Friday, 8 February 2013

Disappearing Acts

Sometimes ideas for lists must seem good until you try to populate them.  Take Rolling Stone’s 13 Rock Stars Who Disappeared list, for example.

Not all rock stars burn out.  Some fade away.  Some gracefully withdraw.  And when they command our attention for so long, we do want to know what happened.  So cool idea.

Then Rolling Stone tries to add an additional twist by measuring people against the (Syd) “Barret Scale”, using him as the benchmark for rock star dropout reclusive weirdness.

Cool idea, but it weakens the argument for including many names on the list.  The article admits that Fats Domino is “more retired than reclusive.”  After making a big deal of what sounds like the mysterious departure of David Bowie, it then admits “it's hard to be a true recluse while you're posing for red carpet photos with your supermodel spouse.”  OK then.

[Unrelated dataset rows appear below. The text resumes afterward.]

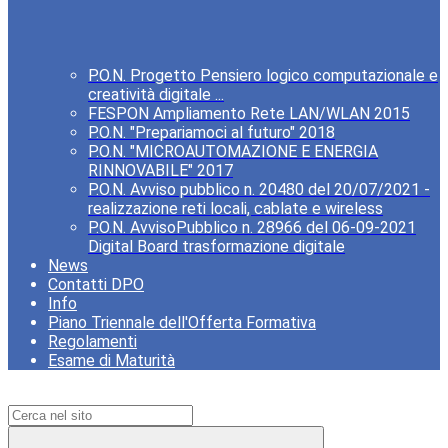
P.O.N. Progetto Pensiero logico computazionale e
creatività digitale ...
FESPON Ampliamento Rete LAN/WLAN 2015
P.O.N. "Prepariamoci al futuro" 2018
P.O.N. "MICROAUTOMAZIONE E ENERGIA
RINNOVABILE" 2017
P.O.N. Avviso pubblico n. 20480 del 20/07/2021 -
realizzazione reti locali, cablate e wireless
P.O.N. AvvisoPubblico n. 28966 del 06-09-2021
Digital Board trasformazione digitale
News
Contatti DPO
Info
Piano Triennale dell'Offerta Formativa
Regolamenti
Esame di Maturità
Campo di ricerca per le pagine del sito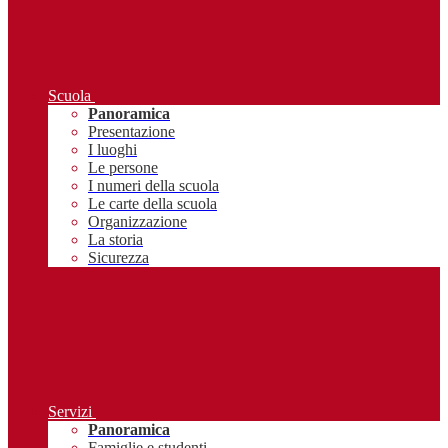
Scuola
Panoramica
Presentazione
I luoghi
Le persone
I numeri della scuola
Le carte della scuola
Organizzazione
La storia
Sicurezza
Servizi
Panoramica
Famiglie e studenti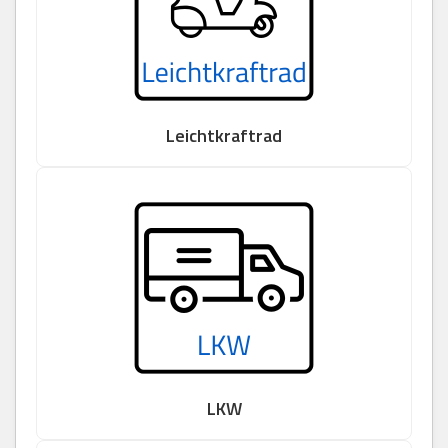
Leichtkraftrad
LKW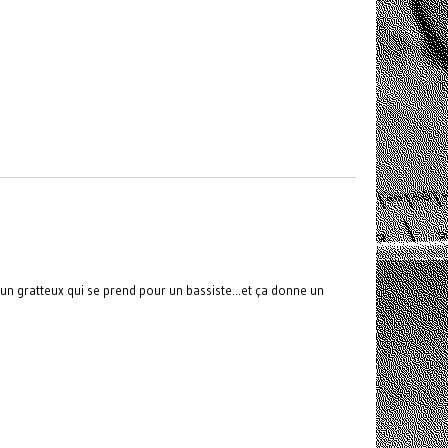
n gratteux qui se prend pour un bassiste...et ça donne un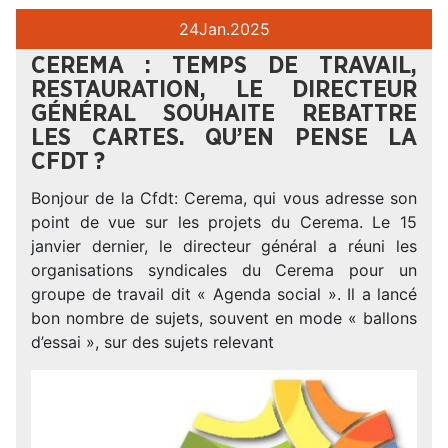
24
Jan.
2025
CEREMA : TEMPS DE TRAVAIL,
RESTAURATION, LE DIRECTEUR
GÉNÉRAL SOUHAITE REBATTRE
LES CARTES. QU’EN PENSE LA
CFDT ?
Bonjour de la Cfdt: Cerema, qui vous adresse son
point de vue sur les projets du Cerema. Le 15
janvier dernier, le directeur général a réuni les
organisations syndicales du Cerema pour un
groupe de travail dit « Agenda social ». Il a lancé
bon nombre de sujets, souvent en mode « ballons
d’essai », sur des sujets relevant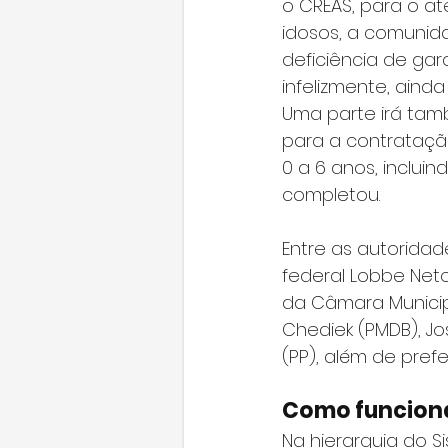
o CREAS, para o at
idosos, a comunida
deficiência de gar
infelizmente, ain
Uma parte irá tamb
para a contrataçã
0 a 6 anos, inclui
completou.
Entre as autoridad
federal Lobbe Neto
da Câmara Municipa
Chediek (PMDB), Jo
(PP), além de pref
Como funciona
Na hierarquia do S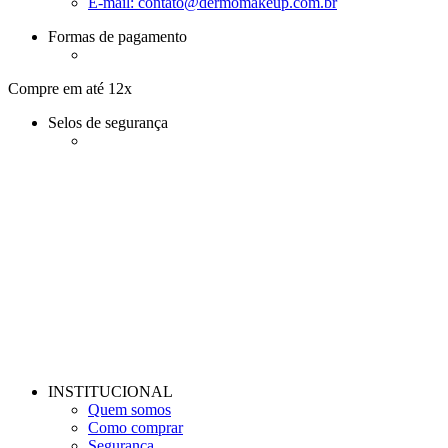
E-mail:
contato@dermomakeup.com.br
Formas de pagamento
Compre em até 12x
Selos de segurança
INSTITUCIONAL
Quem somos
Como comprar
Segurança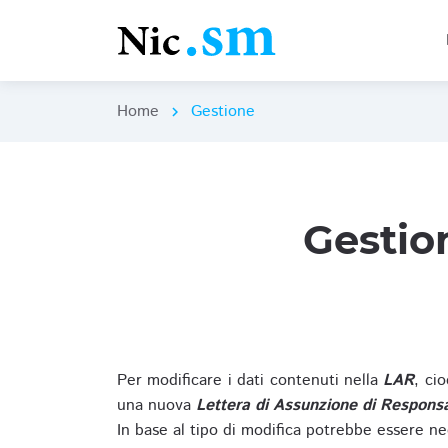
Home
Gestione
chevron_right
Gestio
Per modificare i dati contenuti nella
LAR
, ci
una nuova
Lettera di Assunzione di Responsa
In base al tipo di modifica potrebbe essere ne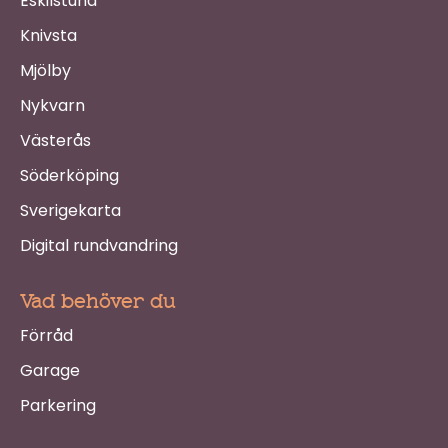
Eskilstuna
Knivsta
Mjölby
Nykvarn
Västerås
Söderköping
Sverigekarta
Digital rundvandring
Vad behöver du
Förråd
Garage
Parkering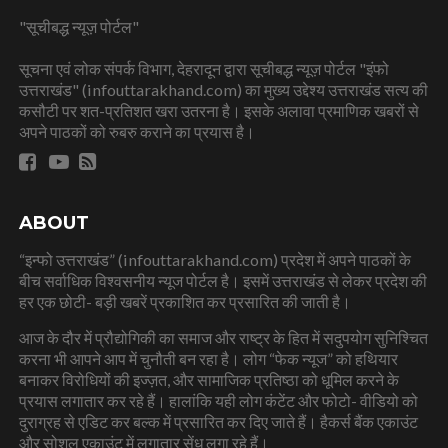
"सूचीबद्ध न्यूज़ पोर्टल"
सूचना एवं लोक संपर्क विभाग, देहरादून द्वारा सूचीबद्ध न्यूज़ पोर्टल "इंफो
उत्तराखंड" (infouttarakhand.com) का मुख्य उद्देश्य उत्तराखंड सत्य की
कसौटी पर शत-प्रतिशत खरा उतरना है। इसके अलावा प्रमाणिक खबरों से
अपने पाठकों को रुबरु कराने का प्रयास है।
ABOUT
“इन्फो उत्तराखंड” (infouttarakhand.com) प्रदेश में अपने पाठकों के
बीच सर्वाधिक विश्वसनीय न्यूज पोर्टल है। इसमें उत्तराखंड से लेकर प्रदेश की
हर एक छोटी- बड़ी खबरें प्रकाशित कर प्रसारित की जाती है।
आज के दौर में प्रौद्योगिकी का समाज और राष्ट्र के हित में सदुपयोग सुनिश्चित
करना भी आपने आप में चुनौती बन रहा है। लोग “फेक न्यूज” को हथियार
बनाकर विरोधियों की इज्ज़त, और सामाजिक प्रतिष्ठा को धूमिल करने के
प्रयास लगातार कर रहे हैं। हालांकि यही लोग कंटेंट और फोटो- वीडियो को
दुराग्रह से एडिट कर बल्क में प्रसारित कर दिए जाते हैं। हैकर्स बैंक एकाउंट
और सोशल एकाउंट में लगातार सेंध लगा रहे हैं।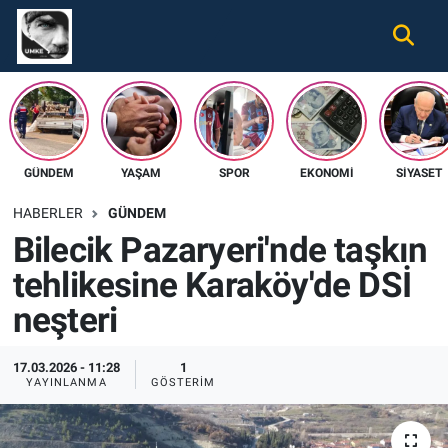
Gündem
Nöbetçi Eczaneler
Ekonomi
Hava Durumu
GÜNDEM
YAŞAM
SPOR
EKONOMI
SIYASET
Spor
Namaz Vakitleri
HABERLER
GÜNDEM
Magazin
Trafik Durumu
Bilecik Pazaryeri'nde taşkın
tehlikesine Karaköy'de DSİ
Tüm Haberler
Süper Lig Puan Durumu ve Fikstür
neşteri
İletişim
Tüm Manşetler
17.03.2026 - 11:28
1
Künye
Son Dakika Haberleri
YAYINLANMA
GÖSTERIM
Haber Arşivi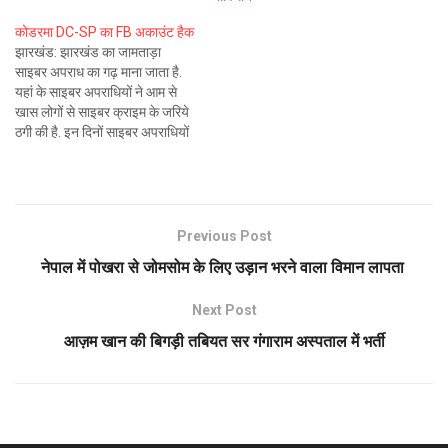
कोडरमा DC-SP का FB अकाउंट हैक
झारखंड: झारखंड का जामताड़ा
साइबर अपराध का गढ़ माना जाता है.
यहां के साइबर अपराधियों ने आम से
खास लोगों से साइबर क्राइम के जरिये
ठगी की है. इन दिनों साइबर अपराधियों
का मनोबल इतना बढ़ता जा रहा है कि वे
लोग किसी को भी अपना निशाना बनाते
देखे जा रहे…
Previous Post
नेपाल में पोखरा से जोमसोम के लिए उड़ान भरने वाला विमान लापता
Next Post
आज़म खान की बिगड़ी तबियत सर गंगाराम अस्पताल में भर्ती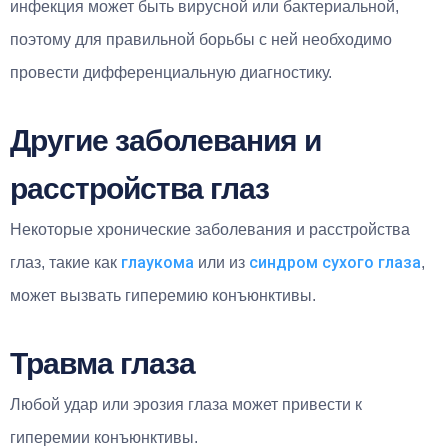
инфекция может быть вирусной или бактериальной,
поэтому для правильной борьбы с ней необходимо
провести дифференциальную диагностику.
Другие заболевания и
расстройства глаз
Некоторые хронические заболевания и расстройства
глаукома
синдром сухого глаза
глаз, такие как
или из
,
может вызвать гиперемию конъюнктивы.
Травма глаза
Любой удар или эрозия глаза может привести к
гиперемии конъюнктивы.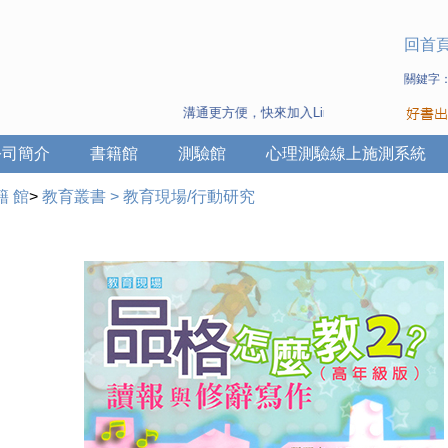
回首
關鍵字
溝通更方便，快來加入Line 與 Wechat ~
公司簡介
書籍館
測驗館
心理測驗線上施測系統
籍 館
>
教育叢書
>
教育現場/行動研究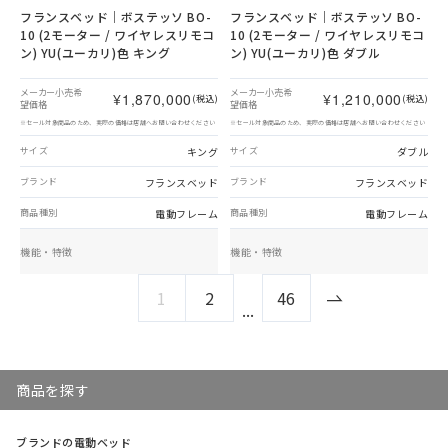
フランスベッド｜ボステッソ BO-
フランスベッド｜ボステッソ BO-
10 (2モーター / ワイヤレスリモコ
10 (2モーター / ワイヤレスリモコ
ン) YU(ユーカリ)色 キング
ン) YU(ユーカリ)色 ダブル
メーカー小売希
メーカー小売希
¥1,870,000
¥1,210,000
(税込)
(税込)
望価格
望価格
※セール対象商品のため、実際の価格は店舗へお問い合わせください
※セール対象商品のため、実際の価格は店舗へお問い合わせください
キング
ダブル
サイズ
サイズ
フランスベッド
フランスベッド
ブランド
ブランド
電動フレーム
電動フレーム
商品種別
商品種別
機能・特徴
機能・特徴
1
2
46
...
商品を探す
ブランドの電動ベッド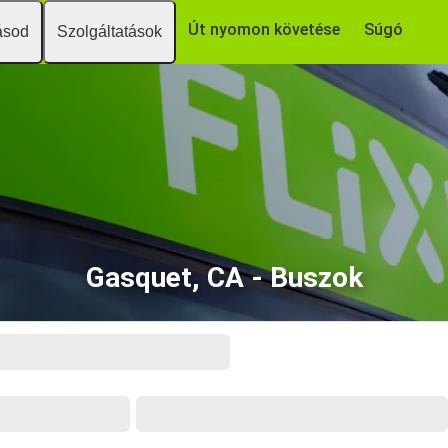
Út nyomon követése
Súgó
ásod
Szolgáltatások
Gasquet, CA - Buszok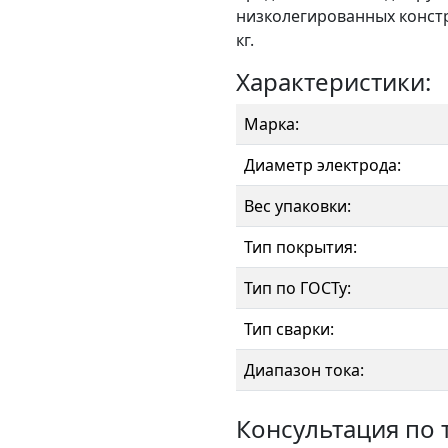
низколегированных констру
кг.
Характеристики:
Марка:
Диаметр электрода:
Вес упаковки:
Тип покрытия:
Тип по ГОСТу:
Тип сварки:
Диапазон тока:
Консультация по 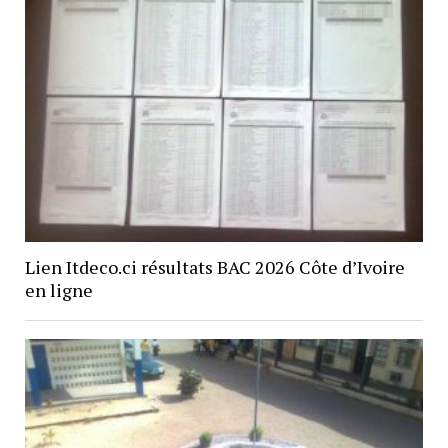
Lien Itdeco.ci résultats BAC 2026 Côte d’Ivoire
en ligne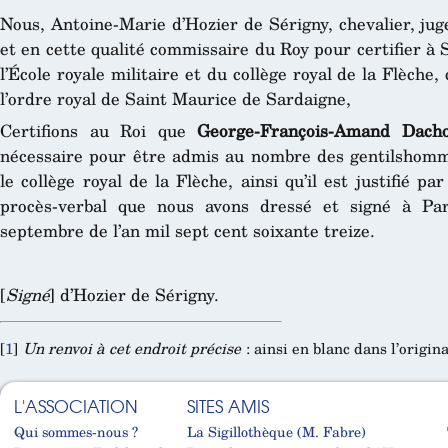
Nous, Antoine-Marie d’Hozier de Sérigny, chevalier, jug
et en cette qualité commissaire du Roy pour certifier à 
l’École royale militaire et du collège royal de la Flèche
l’ordre royal de Saint Maurice de Sardaigne,
Certifions au Roi que
George-François-Amand Dacho
nécessaire pour être admis au nombre des gentilshomm
le collège royal de la Flèche, ainsi qu’il est justifié p
procès-verbal que nous avons dressé et signé à Pa
septembre de l’an mil sept cent soixante treize.
[
Signé
] d’Hozier de Sérigny.
[
1
]
Un renvoi à cet endroit précise
: ainsi en blanc dans l’origina
L'ASSOCIATION
SITES AMIS
Qui sommes-nous ?
La Sigillothèque (M. Fabre)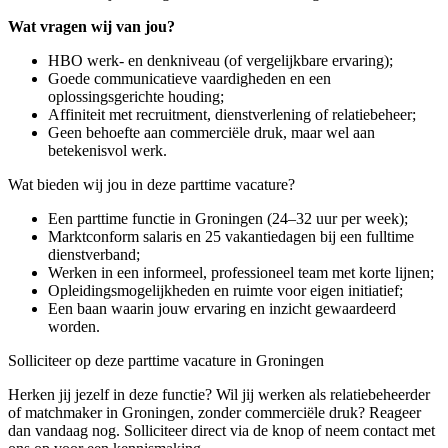
Wat vragen wij van jou?
HBO werk- en denkniveau (of vergelijkbare ervaring);
Goede communicatieve vaardigheden en een
oplossingsgerichte houding;
Affiniteit met recruitment, dienstverlening of relatiebeheer;
Geen behoefte aan commerciële druk, maar wel aan
betekenisvol werk.
Wat bieden wij jou in deze parttime vacature?
Een parttime functie in Groningen (24–32 uur per week);
Marktconform salaris en 25 vakantiedagen bij een fulltime
dienstverband;
Werken in een informeel, professioneel team met korte lijnen;
Opleidingsmogelijkheden en ruimte voor eigen initiatief;
Een baan waarin jouw ervaring en inzicht gewaardeerd
worden.
Solliciteer op deze parttime vacature in Groningen
Herken jij jezelf in deze functie? Wil jij werken als relatiebeheerder
of matchmaker in Groningen, zonder commerciële druk? Reageer
dan vandaag nog. Solliciteer direct via de knop of neem contact met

Billy Joel, Grace Slick, The Everly Brothers  -  these people are retired.  John Deacon knew that Queen died with Freddie, so he is smart.  John Frusciante definitely registers on the “Barrett Scale,” but not many of the other names do.  If they really wanted to use this “Barrett Scale,” why didn’t they include Peter Green?  He’s been lurking in the shadows so long the scale could be named after him!

But Joni Mitchell?  She’s always done her own thing.   Sly Stone?  Maybe he sensed he had overstayed his welcome, or used up more than his fair share of public consciousness.

An interesting variation on the list might have been rock stars that walked away while on top:  Little Richard, Conway Twitty, Dave Clark, Linda Ronstadt.  Barrett, Green and Frusciante definitely belong on that list.

Postscript: since the list came out, Bowie actually released a new single and announced a new album.  Not terribly reclusive, then, is it?